Defendants first contend that plaintiff’s injuries did not arise out of and in the course of his employment with the defendant, Refrigerated Transport Co. While defendants concede that an owner-operator of a truck leased to an Interstate Commerce Commission franchise holder is the employee of the lessee within the meaning of the North Carolina Workmen’s Compensation Act, Brown v. Truck Lines, 227 N.C. 299, 42 *696S.E. 2d 71 (1947), they assert that the plaintiff’s injuries in this case did not arise out of and in the course of his employment because under Brown the employer-employee relationship exists only when the “drivers are transporting goods under the franchise authority of the ICC franchise holder.” In substance, defendants argue that the plaintiff was an independent contractor with respect to repairs made on the tractor-trailer rig, and that under the facts of the present case he would not have come within the scope of his employment until he had reached the loading dock in Greensboro, preparatory to making the “run” to San Francisco.

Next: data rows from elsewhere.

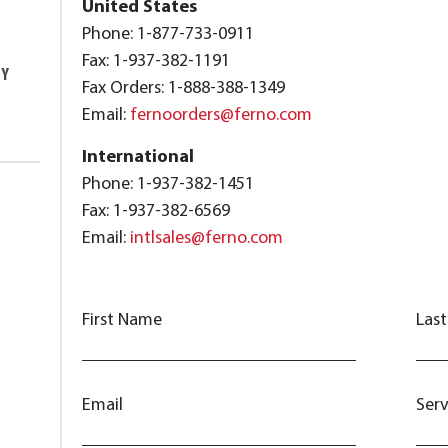
United States
Phone: 1-877-733-0911
Fax: 1-937-382-1191
TY
Fax Orders: 1-888-388-1349
Email:
fernoorders@ferno.com
International
Phone: 1-937-382-1451
Fax: 1-937-382-6569
Email:
intlsales@ferno.com
First Name
Las
Email
Ser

Defendants, in their brief, and Commissioner Brown, in his dissenting opinion filed in this case, cite in support of their contention that plaintiff’s injuries did not arise out of and in the scope of his employment the following from Employment Security Commission v. Freight Lines, 248 N.C. 496, 502, 103 S.E. 2d 829, 833-34 (1958) :
“In the decisions cited in the two preceding paragraphs, it was held that the operator (whether the owner or his employee) while operating the leased equipment in furtherance of the business of the franchise carrier, was an employee of the franchise carrier in respect of hazards to which he and the public were subjected by reason of such operation. In such case, the interstate carrier is exercising its franchise rights by use of the services of the operator; and on this ground, and also on the ground of public policy, the interstate carrier has the liability of an employer for what occurs while the leased equipment is so operated. However, when we deal with a matter unrelated to what occurs during the operation of the leased equipment, the statm of the operator is to be determined by whether the lessor is an independent contractor under the terms of the lease agreement.”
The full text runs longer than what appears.